__Problem details__
Exactly as written, reproduce the lines from the one that contains "Capacité de charge" through the end of the records.

#####

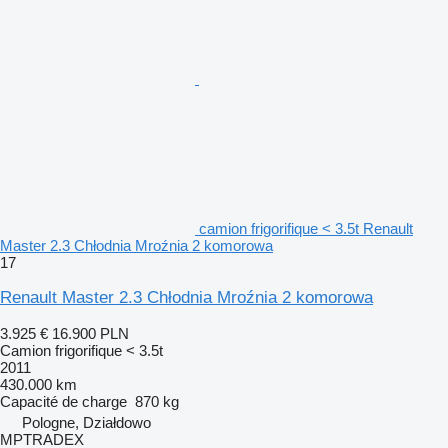
camion frigorifique < 3.5t Renault
Master 2.3 Chłodnia Mroźnia 2 komorowa
17
Renault Master 2.3 Chłodnia Mroźnia 2 komorowa
3.925 €
16.900 PLN
Camion frigorifique < 3.5t
2011
430.000 km
Capacité de charge
870 kg
Pologne, Działdowo
MPTRADEX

#####

__Task output__
Capacité de charge
870 kg
Pologne, Działdowo
MPTRADEX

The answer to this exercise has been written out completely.